> **WHAT IS BEING ASKED**:
Without the pictures, repeat all of the data exactly as it appears below.

> **DATA FOR ANALYSIS**:
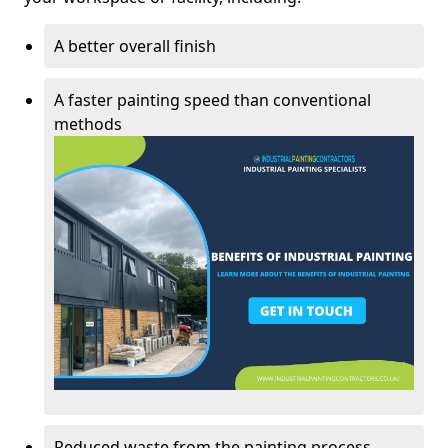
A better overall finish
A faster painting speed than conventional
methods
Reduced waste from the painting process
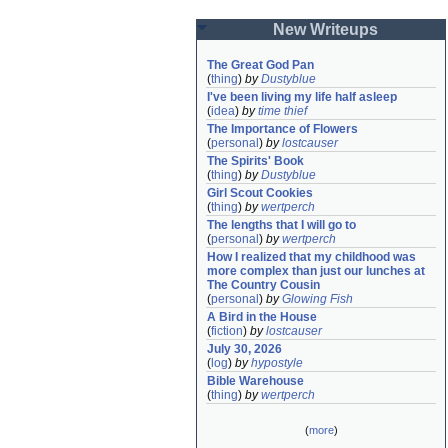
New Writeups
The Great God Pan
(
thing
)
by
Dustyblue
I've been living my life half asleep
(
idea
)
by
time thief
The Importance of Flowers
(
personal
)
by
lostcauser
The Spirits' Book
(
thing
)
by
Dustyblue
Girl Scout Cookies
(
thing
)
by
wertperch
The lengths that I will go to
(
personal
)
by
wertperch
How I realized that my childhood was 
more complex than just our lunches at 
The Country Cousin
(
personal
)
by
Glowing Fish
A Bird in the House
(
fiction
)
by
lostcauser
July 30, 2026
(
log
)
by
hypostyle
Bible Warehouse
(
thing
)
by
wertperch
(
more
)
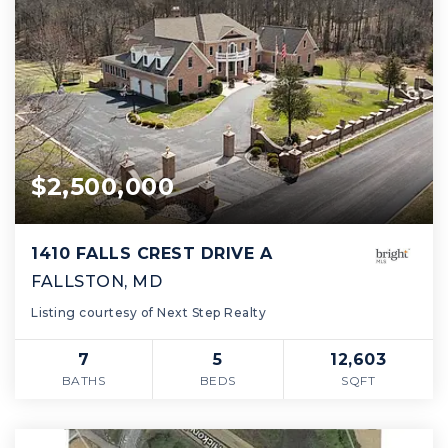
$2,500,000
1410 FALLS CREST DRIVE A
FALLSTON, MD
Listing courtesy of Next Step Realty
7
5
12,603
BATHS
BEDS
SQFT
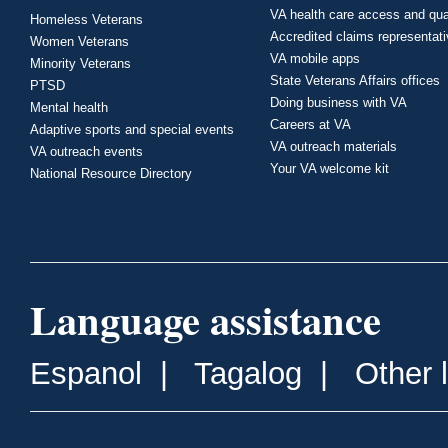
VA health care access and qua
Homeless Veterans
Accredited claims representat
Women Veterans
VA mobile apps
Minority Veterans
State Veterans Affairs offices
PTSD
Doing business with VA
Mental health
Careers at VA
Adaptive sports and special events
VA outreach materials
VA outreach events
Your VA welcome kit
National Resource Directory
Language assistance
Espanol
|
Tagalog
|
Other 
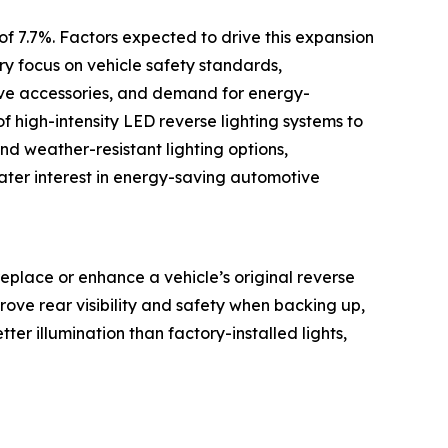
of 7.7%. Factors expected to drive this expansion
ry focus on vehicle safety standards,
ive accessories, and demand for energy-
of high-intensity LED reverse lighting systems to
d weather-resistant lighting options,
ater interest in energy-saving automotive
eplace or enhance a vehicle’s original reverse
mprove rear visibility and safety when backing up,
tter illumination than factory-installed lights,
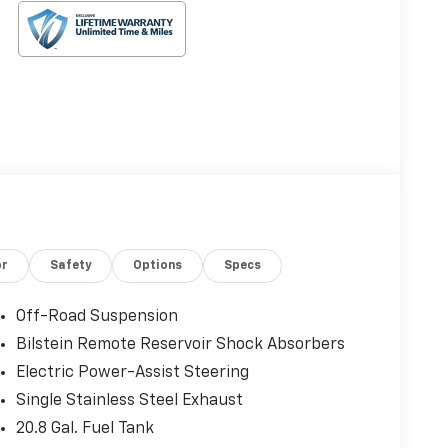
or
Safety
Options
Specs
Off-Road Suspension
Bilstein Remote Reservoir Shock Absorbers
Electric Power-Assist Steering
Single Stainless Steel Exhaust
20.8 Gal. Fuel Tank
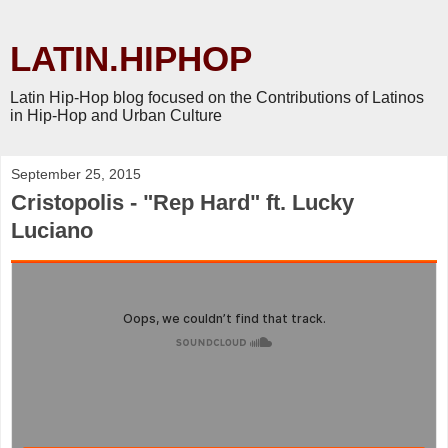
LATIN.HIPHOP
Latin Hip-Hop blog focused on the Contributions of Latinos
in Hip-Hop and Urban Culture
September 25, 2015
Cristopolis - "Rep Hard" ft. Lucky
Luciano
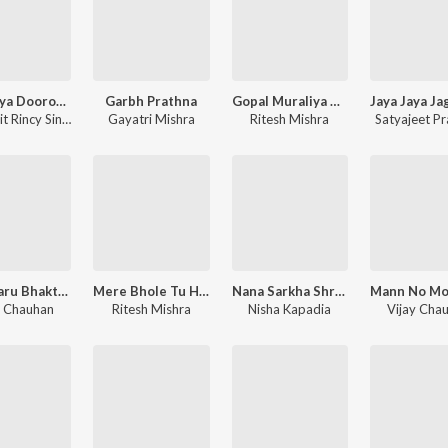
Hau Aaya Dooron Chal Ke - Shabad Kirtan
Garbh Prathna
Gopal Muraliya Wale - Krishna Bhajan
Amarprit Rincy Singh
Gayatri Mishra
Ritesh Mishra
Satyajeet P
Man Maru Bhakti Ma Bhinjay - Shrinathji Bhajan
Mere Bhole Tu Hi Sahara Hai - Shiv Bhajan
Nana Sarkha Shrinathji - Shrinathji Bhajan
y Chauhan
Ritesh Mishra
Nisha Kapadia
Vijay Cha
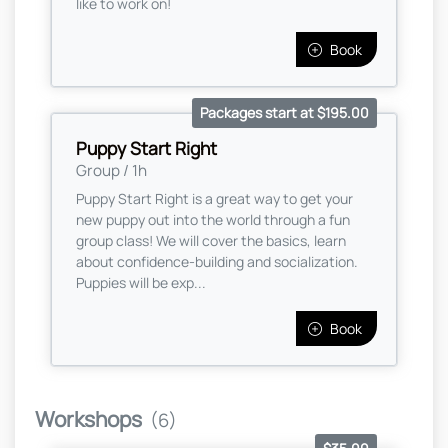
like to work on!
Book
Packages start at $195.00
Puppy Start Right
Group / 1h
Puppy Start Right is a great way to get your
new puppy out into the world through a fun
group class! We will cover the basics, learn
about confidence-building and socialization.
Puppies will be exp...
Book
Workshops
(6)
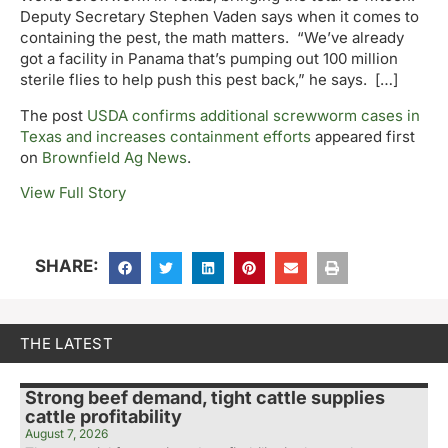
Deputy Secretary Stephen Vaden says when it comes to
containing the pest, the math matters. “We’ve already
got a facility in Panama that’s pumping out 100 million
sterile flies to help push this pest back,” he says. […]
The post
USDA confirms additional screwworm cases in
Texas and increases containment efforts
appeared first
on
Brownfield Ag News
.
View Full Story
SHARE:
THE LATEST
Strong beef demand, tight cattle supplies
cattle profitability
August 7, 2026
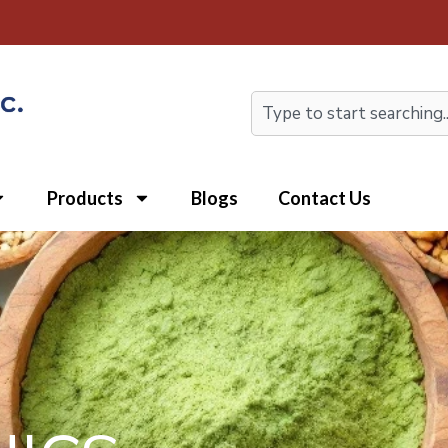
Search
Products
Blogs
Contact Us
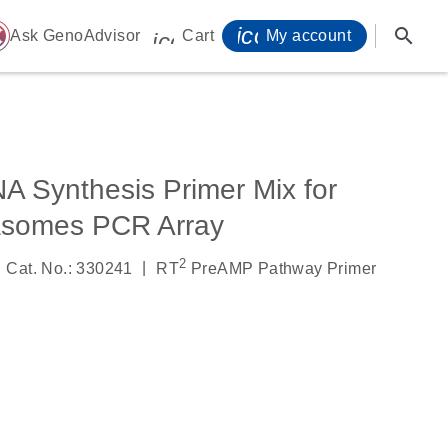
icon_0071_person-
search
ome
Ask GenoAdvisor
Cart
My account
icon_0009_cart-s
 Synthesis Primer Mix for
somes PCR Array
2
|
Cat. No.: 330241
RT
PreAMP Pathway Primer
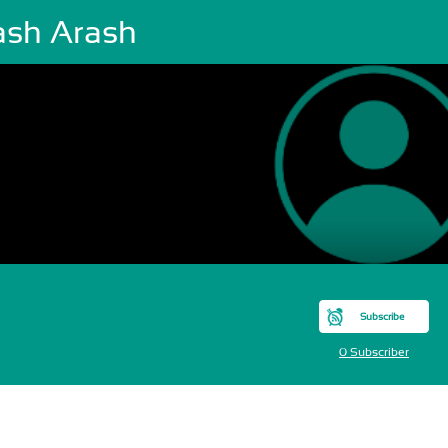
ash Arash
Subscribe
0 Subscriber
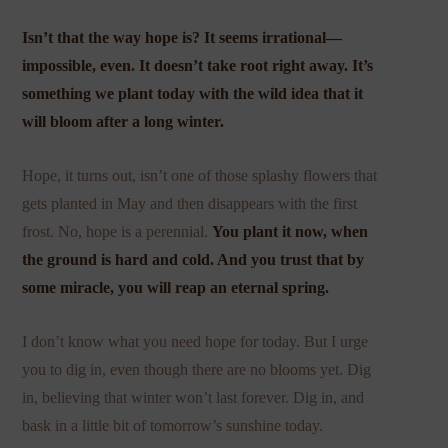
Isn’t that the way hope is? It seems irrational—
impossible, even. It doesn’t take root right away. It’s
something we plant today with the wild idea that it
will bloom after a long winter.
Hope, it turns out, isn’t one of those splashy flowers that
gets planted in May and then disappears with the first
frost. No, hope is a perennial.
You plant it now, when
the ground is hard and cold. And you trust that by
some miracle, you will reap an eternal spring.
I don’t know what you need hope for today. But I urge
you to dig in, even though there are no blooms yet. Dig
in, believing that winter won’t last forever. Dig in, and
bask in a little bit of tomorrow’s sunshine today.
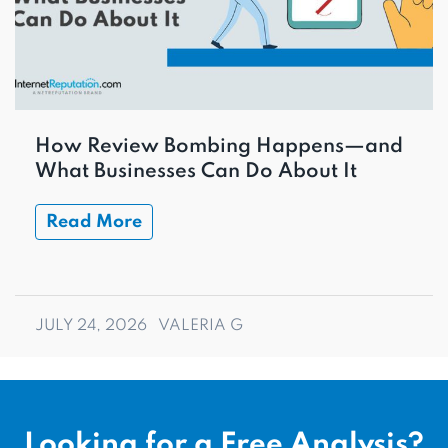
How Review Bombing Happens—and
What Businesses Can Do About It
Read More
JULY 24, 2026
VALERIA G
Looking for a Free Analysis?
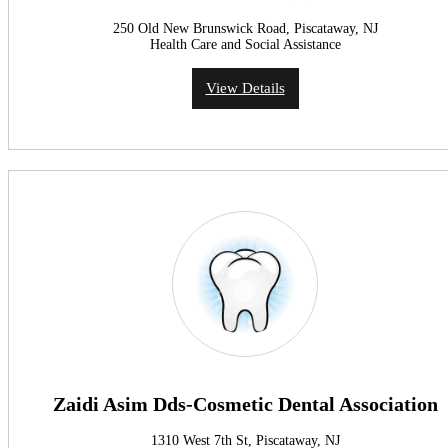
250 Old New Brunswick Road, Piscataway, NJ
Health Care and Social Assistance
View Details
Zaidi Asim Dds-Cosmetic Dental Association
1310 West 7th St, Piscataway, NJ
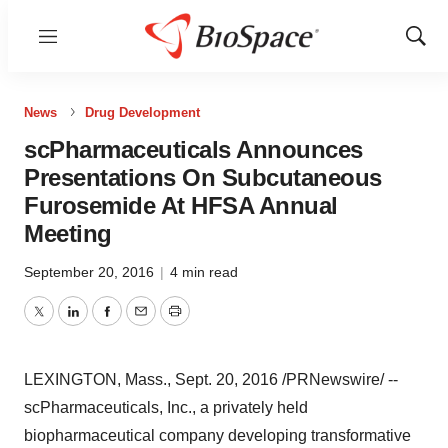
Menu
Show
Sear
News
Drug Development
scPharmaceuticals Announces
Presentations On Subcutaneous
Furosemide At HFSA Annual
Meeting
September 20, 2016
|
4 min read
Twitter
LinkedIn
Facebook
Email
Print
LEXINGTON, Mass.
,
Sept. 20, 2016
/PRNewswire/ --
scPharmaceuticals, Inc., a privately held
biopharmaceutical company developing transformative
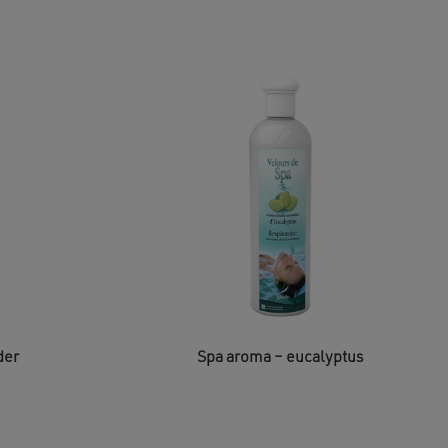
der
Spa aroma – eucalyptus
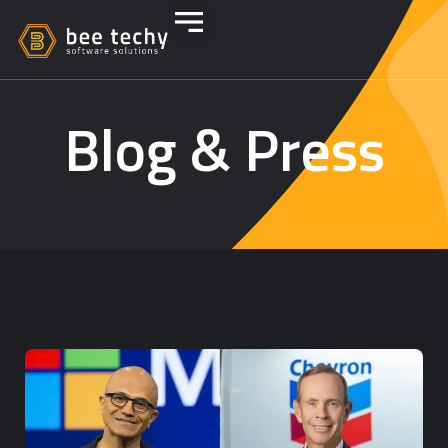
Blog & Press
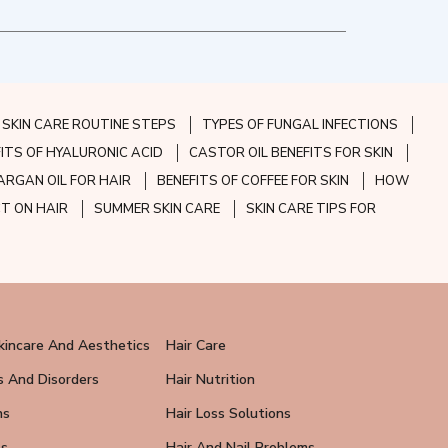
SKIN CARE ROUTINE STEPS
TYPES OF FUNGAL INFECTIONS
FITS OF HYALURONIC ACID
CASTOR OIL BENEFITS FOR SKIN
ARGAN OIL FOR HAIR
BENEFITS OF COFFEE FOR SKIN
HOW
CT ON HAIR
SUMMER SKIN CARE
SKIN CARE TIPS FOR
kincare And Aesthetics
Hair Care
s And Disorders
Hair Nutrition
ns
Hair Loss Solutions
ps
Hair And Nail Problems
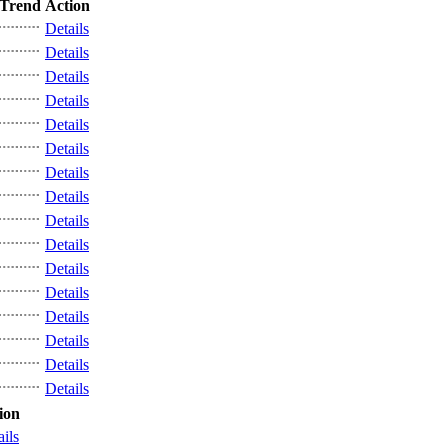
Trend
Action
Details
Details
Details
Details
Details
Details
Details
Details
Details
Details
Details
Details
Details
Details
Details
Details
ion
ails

> **TASK RESPONSE**:
A better overall finish
A faster painting speed than conventional
methods
Reduced waste from the painting process
New Writeups
The Great God Pan
(
thing
)
by
Dustyblue
I've been living my life half asleep
(
idea
)
by
time thief
The Importance of Flowers
(
personal
)
by
lostcauser
The Spirits' Book
(
thing
)
by
Dustyblue
Girl Scout Cookies
(
thing
)
by
wertperch
The lengths that I will go to
(
personal
)
by
wertperch
How I realized that my childhood was 
more complex than just our lunches at 
The Country Cousin
(
personal
)
by
Glowing Fish
A Bird in the House
(
fiction
)
by
lostcauser
July 30, 2026
(
log
)
by
hypostyle
Bible Warehouse
(
thing
)
by
wertperch
(
more
)
$2,500,000
1410 FALLS CREST DRIVE A
FALLSTON, MD
Listing courtesy of Next Step Realty
7
5
12,603
BATHS
BEDS
SQFT
VA health care access and qua
Homeless Veterans
Accredited claims representat
Women Veterans
VA mobile apps
Minority Veterans
State Veterans Affairs offices
PTSD
Doing business with VA
Mental health
Careers at VA
Adaptive sports and special events
VA outreach materials
VA outreach events
Your VA welcome kit
National Resource Directory
Language assistance
Espanol
|
Tagalog
|
Other 
of 7.7%. Factors expected to drive this expansion
ry focus on vehicle safety standards,
ive accessories, and demand for energy-
of high-intensity LED reverse lighting systems to
d weather-resistant lighting options,
ater interest in energy-saving automotive
eplace or enhance a vehicle’s original reverse
mprove rear visibility and safety when backing up,
tter illumination than factory-installed lights,
or
Safety
Options
Specs
Off-Road Suspension
Bilstein Remote Reservoir Shock Absorbers
Electric Power-Assist Steering
Single Stainless Steel Exhaust
20.8 Gal. Fuel Tank
LATIN.HIPHOP
Latin Hip-Hop blog focused on the Contributions of Latinos
in Hip-Hop and Urban Culture
September 25, 2015
Cristopolis - "Rep Hard" ft. Lucky
Luciano
Hau Aaya Dooron Chal Ke - Shabad Kirtan
Garbh Prathna
Gopal Muraliya Wale - Krishna Bhajan
Amarprit Rincy Singh
Gayatri Mishra
Ritesh Mishra
Satyajeet P
Man Maru Bhakti Ma Bhinjay - Shrinathji Bhajan
Mere Bhole Tu Hi Sahara Hai - Shiv Bhajan
Nana Sarkha Shrinathji - Shrinathji Bhajan
y Chauhan
Ritesh Mishra
Nisha Kapadia
Vijay Cha
like to work on!
Book
Packages start at $195.00
Puppy Start Right
Group / 1h
Puppy Start Right is a great way to get your
new puppy out into the world through a fun
group class! We will cover the basics, learn
about confidence-building and socialization.
Puppies will be exp...
Book
Workshops
(6)
Deputy Secretary Stephen Vaden says when it comes to
containing the pest, the math matters. “We’ve already
got a facility in Panama that’s pumping out 100 million
sterile flies to help push this pest back,” he says. […]
The post
USDA confirms additional screwworm cases in
Texas and increases containment efforts
appeared first
on
Brownfield Ag News
.
View Full Story
SHARE:
THE LATEST
Strong beef demand, tight cattle supplies
cattle profitability
August 7, 2026
Search
Products
Blogs
Contact Us
icon_0071_person-
search
ome
Ask GenoAdvisor
Cart
My account
icon_0009_cart-s
 Synthesis Primer Mix for
somes PCR Array
2
|
Cat. No.: 330241
RT
PreAMP Pathway Primer
ash Arash
Subscribe
0 Subscriber
Isn’t that the way hope is? It seems irrational—
impossible, even. It doesn’t take root right away. It’s
something we plant today with the wild idea that it
will bloom after a long winter.
Hope, it turns out, isn’t one of those splashy flowers that
gets planted in May and then disappears with the first
frost. No, hope is a perennial.
You plant it now, when
the ground is hard and cold. And you trust that by
some miracle, you will reap an eternal spring.
I don’t know what you need hope for today. But I urge
you to dig in, even though there are no blooms yet. Dig
in, believing that winter won’t last forever. Dig in, and
bask in a little bit of tomorrow’s sunshine today.
How Review Bombing Happens—and
What Businesses Can Do About It
Read More
JULY 24, 2026
VALERIA G
Looking for a Free Analysis?
250 Old New Brunswick Road, Piscataway, NJ
Health Care and Social Assistance
View Details
Zaidi Asim Dds-Cosmetic Dental Association
1310 West 7th St, Piscataway, NJ
Menu
Show
Sear
News
Drug Development
scPharmaceuticals Announces
Presentations On Subcutaneous
Furosemide At HFSA Annual
Meeting
September 20, 2016
|
4 min read
Twitter
LinkedIn
Facebook
Email
Print
LEXINGTON, Mass.
,
Sept. 20, 2016
/PRNewswire/ --
scPharmaceuticals, Inc., a privately held
biopharmaceutical company developing transformative
der
Spa aroma – eucalyptus
Blog & Press
SKIN CARE ROUTINE STEPS
TYPES OF FUNGAL INFECTIONS
FITS OF HYALURONIC ACID
CASTOR OIL BENEFITS FOR SKIN
ARGAN OIL FOR HAIR
BENEFITS OF COFFEE FOR SKIN
HOW
CT ON HAIR
SUMMER SKIN CARE
SKIN CARE TIPS FOR
kincare And Aesthetics
Hair Care
s And Disorders
Hair Nutrition
ns
Hair Loss Solutions
ps
Hair And Nail Problems
Trend
Action
Details
Details
Details
Details
Details
Details
Details
Details
Details
Details
Details
Details
Details
Details
Details
Details
ion
ails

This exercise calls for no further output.